::: INFORMATION SUPPLIED :::

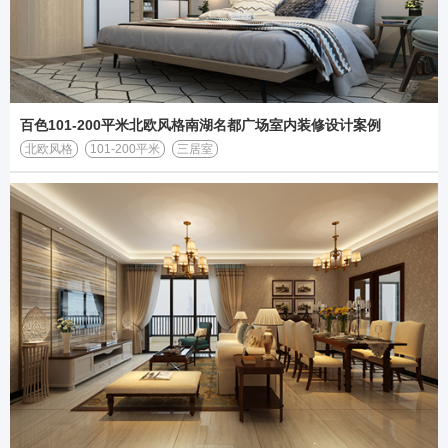
百色101-200平米北欧风格南湖名都广场室内装修设计案例
北欧风格
101-200平米
三居室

:::

◆ INSTRUCTIONS FOR THE TASK: Quote the data above in full and without alteration; skip the pictures.

◆ RESPONSE FOR THIS EXERCISE:
百色101-200平米北欧风格南湖名都广场室内装修设计案例
北欧风格
101-200平米
三居室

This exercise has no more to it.